* REQUIRED WORK:
With the pictures removed, reproduce exactly the lines from the one that contains "BAC – June 7" through the last line of the entries below.

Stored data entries
•••

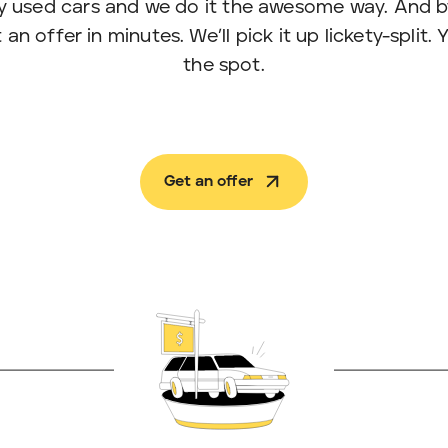
y used cars and we do it the awesome way. And
an offer in minutes. We’ll pick it up lickety-split.
the spot.
Get an offer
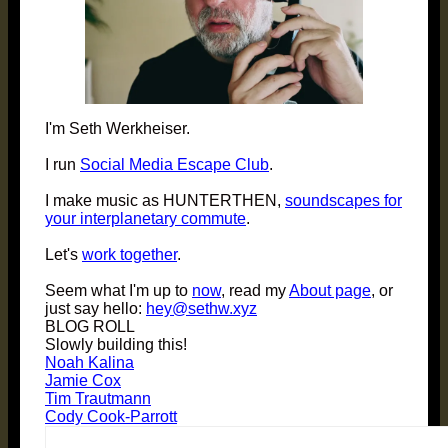
I'm Seth Werkheiser.
I run
Social Media Escape Club
.
I make music as HUNTERTHEN,
soundscapes for
your interplanetary commute
.
Let's
work together
.
Seem what I'm up to
now
, read my
About page
, or
just say hello:
hey@sethw.xyz
BLOG ROLL
Slowly building this!
Noah Kalina
Jamie Cox
Tim Trautmann
Cody Cook-Parrott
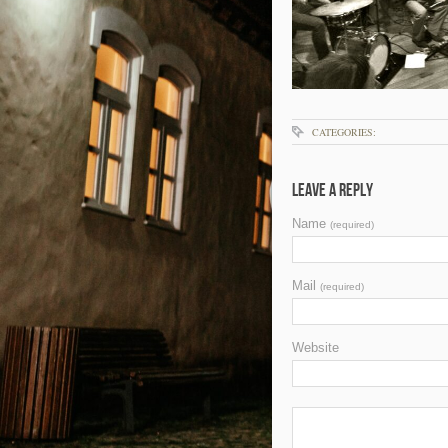
CATEGORIES:
Leave a Reply
Name
(required)
Mail
(required)
Website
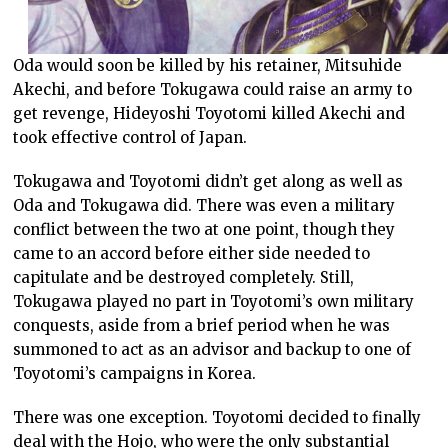
Oda would soon be killed by his retainer, Mitsuhide
Akechi, and before Tokugawa could raise an army to
get revenge, Hideyoshi Toyotomi killed Akechi and
took effective control of Japan.
Tokugawa and Toyotomi didn’t get along as well as
Oda and Tokugawa did. There was even a military
conflict between the two at one point, though they
came to an accord before either side needed to
capitulate and be destroyed completely. Still,
Tokugawa played no part in Toyotomi’s own military
conquests, aside from a brief period when he was
summoned to act as an advisor and backup to one of
Toyotomi’s campaigns in Korea.
There was one exception. Toyotomi decided to finally
deal with the Hojo, who were the only substantial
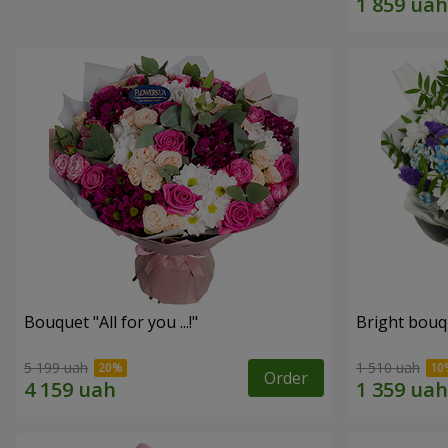
Bouquet "All for you ...!"
Bright bouq
5 199 uah
1 510 uah
Order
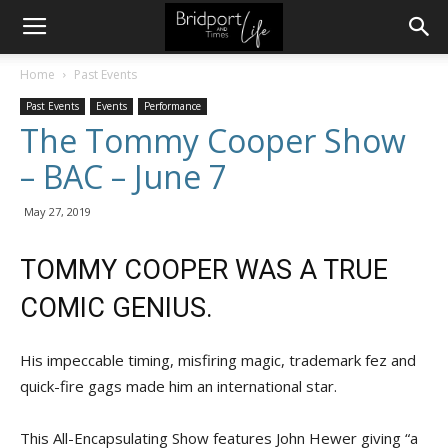
Home
Past Events
Past Events
Events
Performance
The Tommy Cooper Show
– BAC – June 7
May 27, 2019
TOMMY COOPER WAS A TRUE
COMIC GENIUS.
His impeccable timing, misfiring magic, trademark fez and
quick-fire gags made him an international star.
This All-Encapsulating Show features John Hewer giving “a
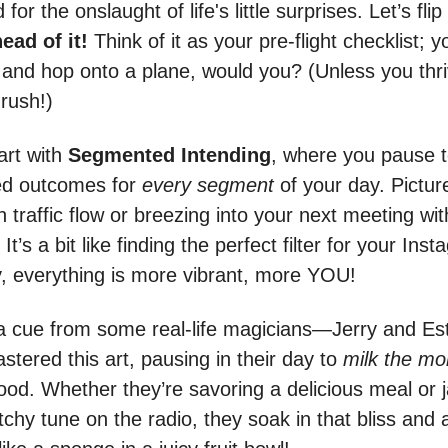
or the onslaught of life's little surprises. Let’s flip 
ead of it!
Think of it as your pre-flight checklist; 
t and hop onto a plane, would you? (Unless you thr
 rush!)
art with
Segmented Intending
, where you pause t
ed outcomes for
every segment
of your day. Pictur
 traffic flow or breezing into your next meeting wi
 It’s a bit like finding the perfect filter for your Ins
 everything is more vibrant, more YOU!
 a cue from some real-life magicians—Jerry and Es
tered this art, pausing in their day to
milk the m
good. Whether they’re savoring a delicious meal or
tchy tune on the radio, they soak in that bliss and a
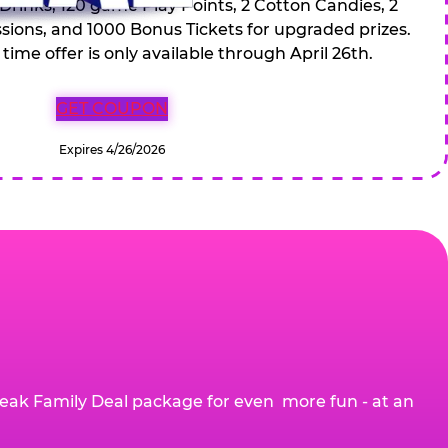
 Drinks, 120 game Play Points, 2 Cotton Candies, 2
ions, and 1000 Bonus Tickets for upgraded prizes.
 time offer is only available through April 26th.
GET COUPON
Expires 4/26/2026
eak Family Deal package for even more fun - at an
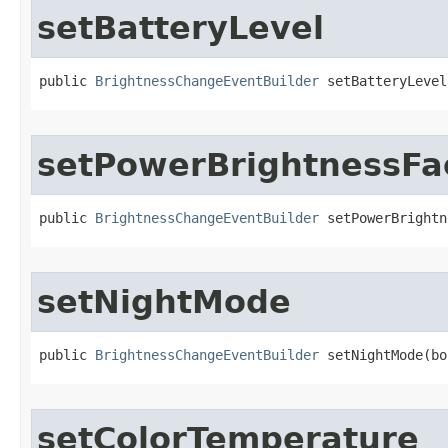
setBatteryLevel
public 
BrightnessChangeEventBuilder
 setBatteryLevel
setPowerBrightnessFa
public 
BrightnessChangeEventBuilder
 setPowerBrightn
setNightMode
public 
BrightnessChangeEventBuilder
 setNightMode​(b
setColorTemperature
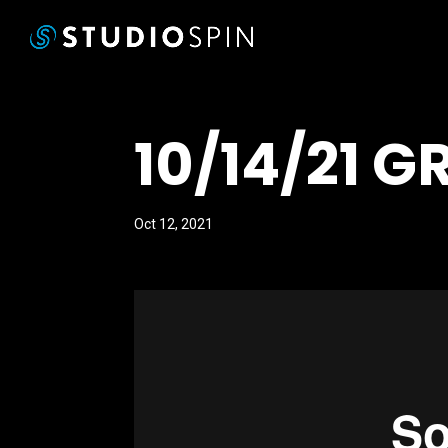
10/14/21 G
Oct 12, 2021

•••

* SOLUTION TO THIS EXERCISE:
– BAC – June 7
May 27, 2019
TOMMY COOPER WAS A TRUE
COMIC GENIUS.
His impeccable timing, misfiring magic, trademark fez and
quick-fire gags made him an international star.
This All-Encapsulating Show features John Hewer giving “a
or the onslaught of life's little surprises. Let’s flip 
ead of it!
Think of it as your pre-flight checklist; 
t and hop onto a plane, would you? (Unless you thr
 rush!)
art with
Segmented Intending
, where you pause t
ed outcomes for
every segment
of your day. Pictur
 traffic flow or breezing into your next meeting wi
 It’s a bit like finding the perfect filter for your Ins
 everything is more vibrant, more YOU!
 a cue from some real-life magicians—Jerry and Es
tered this art, pausing in their day to
milk the m
good. Whether they’re savoring a delicious meal or
tchy tune on the radio, they soak in that bliss and a
 Drinks, 120 game Play Points, 2 Cotton Candies, 2
ions, and 1000 Bonus Tickets for upgraded prizes.
 time offer is only available through April 26th.
GET COUPON
Expires 4/26/2026
eak Family Deal package for even more fun - at an
setBatteryLevel
public 
BrightnessChangeEventBuilder
 setBatteryLevel
setPowerBrightnessFa
public 
BrightnessChangeEventBuilder
 setPowerBrightn
setNightMode
public 
BrightnessChangeEventBuilder
 setNightMode​(b
setColorTemperature
10/14/21 G
Oct 12, 2021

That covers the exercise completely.